Dotting the hillsides?
this is San Gorgonio. 4000+ turbines

I am sooo disappointed. I had envisioned a much better solution by now.

Studio Monkey that’s a great solution! Here I’ve seen lawn roombas keeping the grass under the units trimmed. Sheep (or goats if you could keep them from eating the wires) would be the perfect solution for the weed height problem. Not so much for the flora/fauna diversity thing. Here in New England, and especially in more rural areas, I see more and more farmland covered with these things instead of crops. That’s kinda scary too.

PrintDriver, the farmers probably make more money leasing their land for solar farms.

I’ve driven through that pass several times. Southern California needs lots of power.

Another Southern California place even more cluttered with wind turbines is Tehachapi Pass between Bakersfield and Edwards Air Force Base. I drove that highway three years ago, and there must be at least a thousand wind turbines along the ridges in the canyon.

For that matter, the entire desert area southeast of the pass is full of solar and wind farms. The area is too large to show everything, but here’s a small segment of the area below. The dark patches are solar panel farms.
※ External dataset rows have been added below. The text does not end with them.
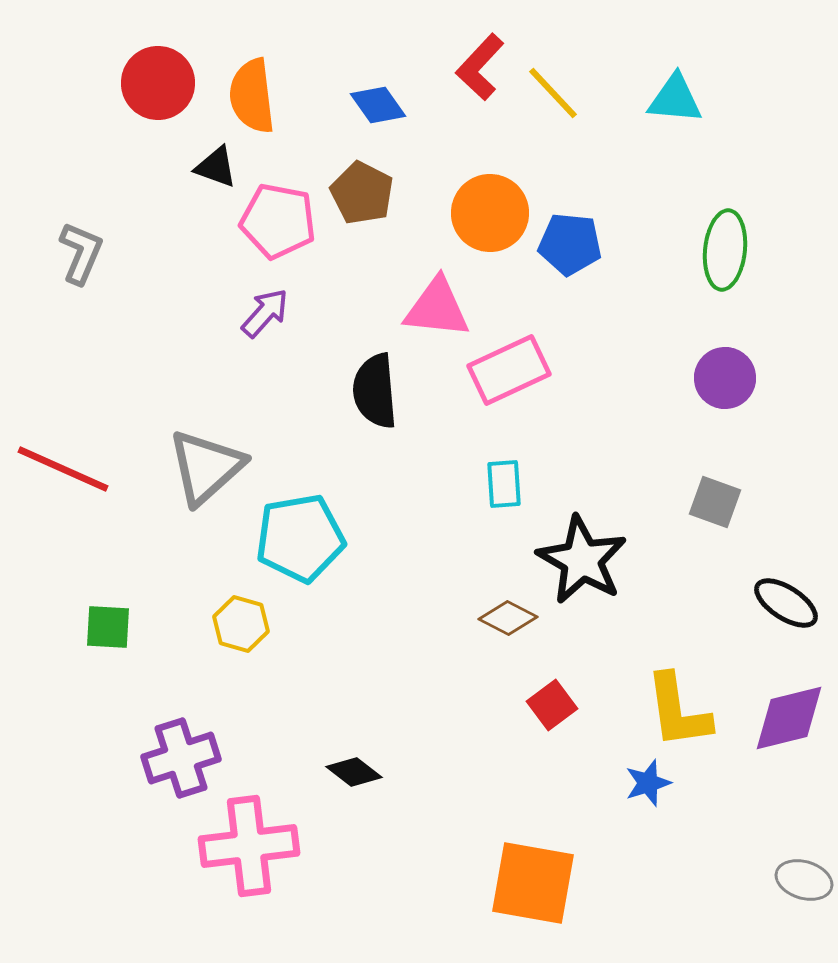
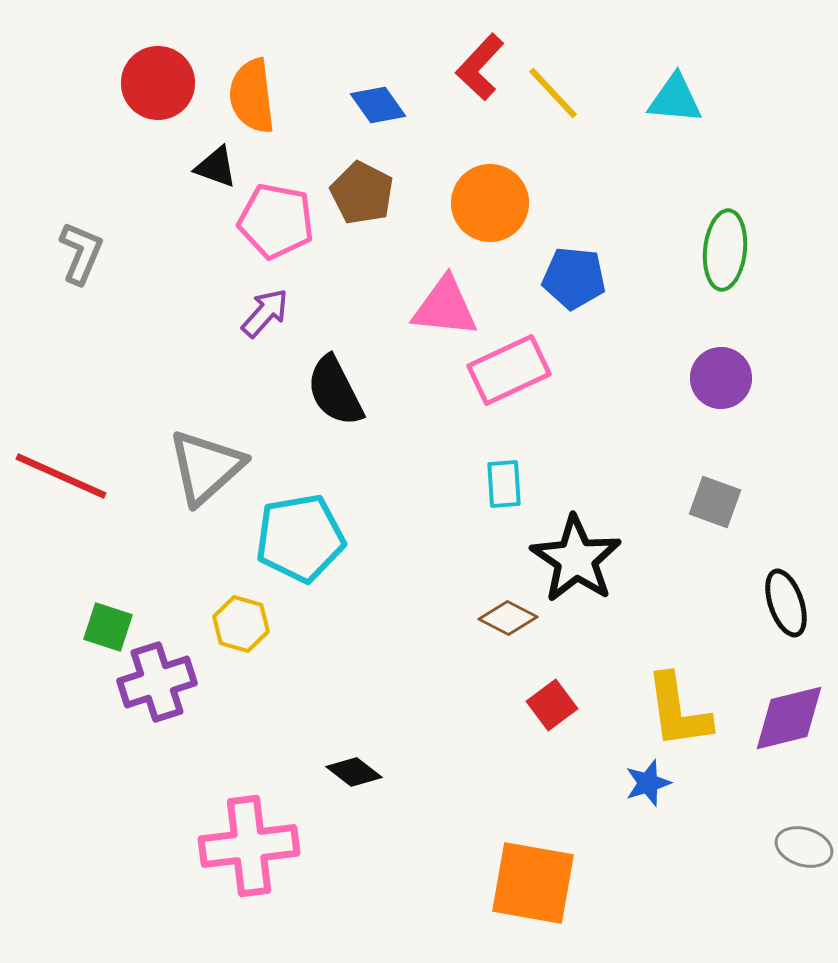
orange circle: moved 10 px up
pink pentagon: moved 2 px left
blue pentagon: moved 4 px right, 34 px down
pink triangle: moved 8 px right, 1 px up
purple circle: moved 4 px left
black semicircle: moved 40 px left; rotated 22 degrees counterclockwise
red line: moved 2 px left, 7 px down
black star: moved 6 px left, 1 px up; rotated 4 degrees clockwise
black ellipse: rotated 38 degrees clockwise
green square: rotated 15 degrees clockwise
purple cross: moved 24 px left, 76 px up
gray ellipse: moved 33 px up
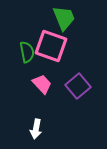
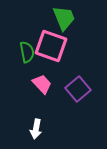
purple square: moved 3 px down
Multiply this by a couple of dozen times in the surrounding area plus an equivalent area devoted to wind turbines, and enough power is generated to supply the needs of 2 or 3 million homes.

Equally amazing is this bizarre solar power generation facility below on the border of California and Nevada southwest of Las Vegas, visible from Interstate 15. Here’s an overview from Google Maps, plus zoomed-in details to provide better perspectives.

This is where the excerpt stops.